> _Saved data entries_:

----------

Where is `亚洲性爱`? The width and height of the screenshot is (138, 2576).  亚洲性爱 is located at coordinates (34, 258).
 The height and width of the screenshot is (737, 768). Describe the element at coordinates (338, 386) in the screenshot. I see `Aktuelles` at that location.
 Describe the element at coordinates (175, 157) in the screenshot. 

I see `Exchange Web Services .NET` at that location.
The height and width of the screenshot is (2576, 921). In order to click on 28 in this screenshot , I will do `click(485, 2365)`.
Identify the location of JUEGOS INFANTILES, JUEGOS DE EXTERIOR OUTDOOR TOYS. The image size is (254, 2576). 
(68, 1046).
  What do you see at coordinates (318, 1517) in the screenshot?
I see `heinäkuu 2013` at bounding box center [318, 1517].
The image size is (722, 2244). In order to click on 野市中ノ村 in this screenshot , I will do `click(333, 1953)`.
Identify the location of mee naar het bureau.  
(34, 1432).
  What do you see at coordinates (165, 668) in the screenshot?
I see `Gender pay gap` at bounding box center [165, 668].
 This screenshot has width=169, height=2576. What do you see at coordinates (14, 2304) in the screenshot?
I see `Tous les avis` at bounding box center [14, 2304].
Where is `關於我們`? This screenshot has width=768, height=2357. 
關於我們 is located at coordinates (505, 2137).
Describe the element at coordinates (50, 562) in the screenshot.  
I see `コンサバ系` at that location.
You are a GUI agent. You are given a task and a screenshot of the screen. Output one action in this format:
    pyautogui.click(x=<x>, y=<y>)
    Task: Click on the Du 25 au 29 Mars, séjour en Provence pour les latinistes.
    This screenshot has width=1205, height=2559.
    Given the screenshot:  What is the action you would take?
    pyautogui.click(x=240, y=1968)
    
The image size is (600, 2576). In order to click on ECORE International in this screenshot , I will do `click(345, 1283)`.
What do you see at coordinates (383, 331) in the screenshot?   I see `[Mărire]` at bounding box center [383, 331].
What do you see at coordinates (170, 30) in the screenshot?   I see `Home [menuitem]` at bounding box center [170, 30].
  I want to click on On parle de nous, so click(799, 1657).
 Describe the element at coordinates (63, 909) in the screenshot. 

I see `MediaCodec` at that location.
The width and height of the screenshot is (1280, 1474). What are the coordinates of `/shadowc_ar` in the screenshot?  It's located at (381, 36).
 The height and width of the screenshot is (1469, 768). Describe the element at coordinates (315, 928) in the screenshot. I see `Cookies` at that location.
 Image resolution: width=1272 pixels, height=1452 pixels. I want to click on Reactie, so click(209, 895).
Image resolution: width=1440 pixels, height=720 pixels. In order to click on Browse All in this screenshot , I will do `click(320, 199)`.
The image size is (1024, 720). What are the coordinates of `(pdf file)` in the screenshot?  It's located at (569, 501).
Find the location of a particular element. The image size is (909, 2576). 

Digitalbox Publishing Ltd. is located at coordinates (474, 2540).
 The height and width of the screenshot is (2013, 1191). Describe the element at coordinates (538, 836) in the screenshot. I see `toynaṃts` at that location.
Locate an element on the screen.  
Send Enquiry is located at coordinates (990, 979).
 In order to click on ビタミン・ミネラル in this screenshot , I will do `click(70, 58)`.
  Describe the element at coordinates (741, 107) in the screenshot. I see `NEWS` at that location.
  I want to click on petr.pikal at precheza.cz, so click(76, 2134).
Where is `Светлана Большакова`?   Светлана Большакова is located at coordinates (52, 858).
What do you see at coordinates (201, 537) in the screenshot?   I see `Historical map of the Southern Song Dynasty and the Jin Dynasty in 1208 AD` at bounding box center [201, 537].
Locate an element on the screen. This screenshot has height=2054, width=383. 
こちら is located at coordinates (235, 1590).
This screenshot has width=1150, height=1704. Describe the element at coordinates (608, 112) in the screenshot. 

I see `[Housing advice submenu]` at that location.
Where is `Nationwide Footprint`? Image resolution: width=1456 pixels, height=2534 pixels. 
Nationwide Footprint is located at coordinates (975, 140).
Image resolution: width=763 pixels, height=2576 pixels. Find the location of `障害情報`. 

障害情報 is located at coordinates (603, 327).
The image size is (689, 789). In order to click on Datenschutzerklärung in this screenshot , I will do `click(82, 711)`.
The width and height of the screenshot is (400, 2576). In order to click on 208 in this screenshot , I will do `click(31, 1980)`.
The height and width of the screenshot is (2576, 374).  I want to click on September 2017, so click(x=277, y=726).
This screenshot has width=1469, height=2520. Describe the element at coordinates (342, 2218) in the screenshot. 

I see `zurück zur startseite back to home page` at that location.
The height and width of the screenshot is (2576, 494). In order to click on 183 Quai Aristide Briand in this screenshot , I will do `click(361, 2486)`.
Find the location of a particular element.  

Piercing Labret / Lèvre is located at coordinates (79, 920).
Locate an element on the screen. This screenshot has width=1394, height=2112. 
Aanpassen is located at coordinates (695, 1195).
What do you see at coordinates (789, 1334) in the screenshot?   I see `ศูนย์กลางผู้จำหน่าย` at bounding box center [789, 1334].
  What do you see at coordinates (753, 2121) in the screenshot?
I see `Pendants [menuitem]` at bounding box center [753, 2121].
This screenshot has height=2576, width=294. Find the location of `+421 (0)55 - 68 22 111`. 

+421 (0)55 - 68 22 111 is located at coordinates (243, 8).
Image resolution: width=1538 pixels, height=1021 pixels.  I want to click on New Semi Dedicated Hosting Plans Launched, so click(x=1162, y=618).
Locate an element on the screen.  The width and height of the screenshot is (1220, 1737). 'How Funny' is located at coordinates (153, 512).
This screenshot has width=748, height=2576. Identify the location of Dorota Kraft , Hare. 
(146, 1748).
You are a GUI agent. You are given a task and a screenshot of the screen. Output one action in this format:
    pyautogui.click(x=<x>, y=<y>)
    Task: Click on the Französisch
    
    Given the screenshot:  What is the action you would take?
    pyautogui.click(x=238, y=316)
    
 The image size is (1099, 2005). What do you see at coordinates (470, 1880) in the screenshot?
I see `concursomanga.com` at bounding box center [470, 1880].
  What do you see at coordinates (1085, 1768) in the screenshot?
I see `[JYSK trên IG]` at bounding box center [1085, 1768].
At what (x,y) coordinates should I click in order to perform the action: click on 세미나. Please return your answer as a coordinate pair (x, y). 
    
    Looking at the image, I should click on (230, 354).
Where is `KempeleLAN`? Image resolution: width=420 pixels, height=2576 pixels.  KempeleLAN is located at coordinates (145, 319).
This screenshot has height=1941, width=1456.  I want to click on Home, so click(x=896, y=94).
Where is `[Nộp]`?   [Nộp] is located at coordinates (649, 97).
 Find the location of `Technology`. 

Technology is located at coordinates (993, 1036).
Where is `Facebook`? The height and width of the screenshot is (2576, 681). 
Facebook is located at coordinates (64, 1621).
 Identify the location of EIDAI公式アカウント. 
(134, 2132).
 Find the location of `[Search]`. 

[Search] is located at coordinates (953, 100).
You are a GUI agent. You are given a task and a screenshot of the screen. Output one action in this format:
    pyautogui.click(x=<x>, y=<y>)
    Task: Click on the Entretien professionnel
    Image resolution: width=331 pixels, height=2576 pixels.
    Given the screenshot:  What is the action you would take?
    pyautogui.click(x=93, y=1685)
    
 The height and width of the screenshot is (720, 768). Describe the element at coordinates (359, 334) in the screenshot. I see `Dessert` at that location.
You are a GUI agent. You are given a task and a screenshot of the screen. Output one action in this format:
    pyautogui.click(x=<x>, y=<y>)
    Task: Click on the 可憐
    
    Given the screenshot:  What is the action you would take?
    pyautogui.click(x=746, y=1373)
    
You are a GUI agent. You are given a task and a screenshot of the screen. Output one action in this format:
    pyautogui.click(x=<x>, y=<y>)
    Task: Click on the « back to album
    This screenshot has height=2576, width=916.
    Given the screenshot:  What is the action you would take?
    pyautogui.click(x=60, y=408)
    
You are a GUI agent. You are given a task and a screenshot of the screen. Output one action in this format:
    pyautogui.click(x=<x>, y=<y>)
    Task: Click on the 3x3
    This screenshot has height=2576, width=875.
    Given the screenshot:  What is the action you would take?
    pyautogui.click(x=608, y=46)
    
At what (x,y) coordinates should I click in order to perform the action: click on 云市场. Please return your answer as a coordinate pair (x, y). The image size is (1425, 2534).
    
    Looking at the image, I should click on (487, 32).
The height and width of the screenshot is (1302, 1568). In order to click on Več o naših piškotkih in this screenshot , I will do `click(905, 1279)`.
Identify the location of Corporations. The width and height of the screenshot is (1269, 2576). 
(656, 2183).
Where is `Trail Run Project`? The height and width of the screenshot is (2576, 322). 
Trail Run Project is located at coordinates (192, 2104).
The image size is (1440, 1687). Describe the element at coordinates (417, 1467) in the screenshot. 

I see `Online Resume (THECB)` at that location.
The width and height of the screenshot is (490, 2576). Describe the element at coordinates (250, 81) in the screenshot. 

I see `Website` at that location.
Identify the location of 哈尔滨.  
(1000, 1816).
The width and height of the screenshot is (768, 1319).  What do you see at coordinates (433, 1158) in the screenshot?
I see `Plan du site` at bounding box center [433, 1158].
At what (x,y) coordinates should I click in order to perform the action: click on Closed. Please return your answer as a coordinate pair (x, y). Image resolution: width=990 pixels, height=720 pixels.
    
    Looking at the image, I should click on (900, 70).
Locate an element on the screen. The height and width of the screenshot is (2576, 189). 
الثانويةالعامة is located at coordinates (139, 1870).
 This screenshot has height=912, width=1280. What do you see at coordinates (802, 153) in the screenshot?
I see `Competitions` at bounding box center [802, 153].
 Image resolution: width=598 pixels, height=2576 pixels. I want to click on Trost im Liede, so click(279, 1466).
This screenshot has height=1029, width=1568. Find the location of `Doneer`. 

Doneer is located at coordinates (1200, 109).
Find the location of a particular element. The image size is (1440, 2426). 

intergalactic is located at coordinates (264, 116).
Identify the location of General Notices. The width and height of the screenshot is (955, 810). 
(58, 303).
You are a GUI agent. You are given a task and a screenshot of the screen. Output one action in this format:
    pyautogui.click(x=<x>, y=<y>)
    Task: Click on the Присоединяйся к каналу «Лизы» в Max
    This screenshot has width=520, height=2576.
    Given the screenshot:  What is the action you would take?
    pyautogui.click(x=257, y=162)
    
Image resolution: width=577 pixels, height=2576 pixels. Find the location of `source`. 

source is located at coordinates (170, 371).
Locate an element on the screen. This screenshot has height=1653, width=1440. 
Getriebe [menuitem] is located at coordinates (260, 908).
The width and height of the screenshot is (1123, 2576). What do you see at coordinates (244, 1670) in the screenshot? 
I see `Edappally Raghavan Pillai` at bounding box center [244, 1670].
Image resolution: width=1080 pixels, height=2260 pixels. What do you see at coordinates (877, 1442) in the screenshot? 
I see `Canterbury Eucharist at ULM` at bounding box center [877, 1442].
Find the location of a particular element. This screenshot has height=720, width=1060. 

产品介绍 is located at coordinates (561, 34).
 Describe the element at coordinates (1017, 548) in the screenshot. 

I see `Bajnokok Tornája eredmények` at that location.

----------

Take the lines above from the one containing "Task: Click on the Entretien" to the one containing "This screenshot has height=2576, width=875." and retype them exactly, both ends included, with nothing added.

> _Solution to the exercise_:
    Task: Click on the Entretien professionnel
    Image resolution: width=331 pixels, height=2576 pixels.
    Given the screenshot:  What is the action you would take?
    pyautogui.click(x=93, y=1685)
    
 The height and width of the screenshot is (720, 768). Describe the element at coordinates (359, 334) in the screenshot. I see `Dessert` at that location.
You are a GUI agent. You are given a task and a screenshot of the screen. Output one action in this format:
    pyautogui.click(x=<x>, y=<y>)
    Task: Click on the 可憐
    
    Given the screenshot:  What is the action you would take?
    pyautogui.click(x=746, y=1373)
    
You are a GUI agent. You are given a task and a screenshot of the screen. Output one action in this format:
    pyautogui.click(x=<x>, y=<y>)
    Task: Click on the « back to album
    This screenshot has height=2576, width=916.
    Given the screenshot:  What is the action you would take?
    pyautogui.click(x=60, y=408)
    
You are a GUI agent. You are given a task and a screenshot of the screen. Output one action in this format:
    pyautogui.click(x=<x>, y=<y>)
    Task: Click on the 3x3
    This screenshot has height=2576, width=875.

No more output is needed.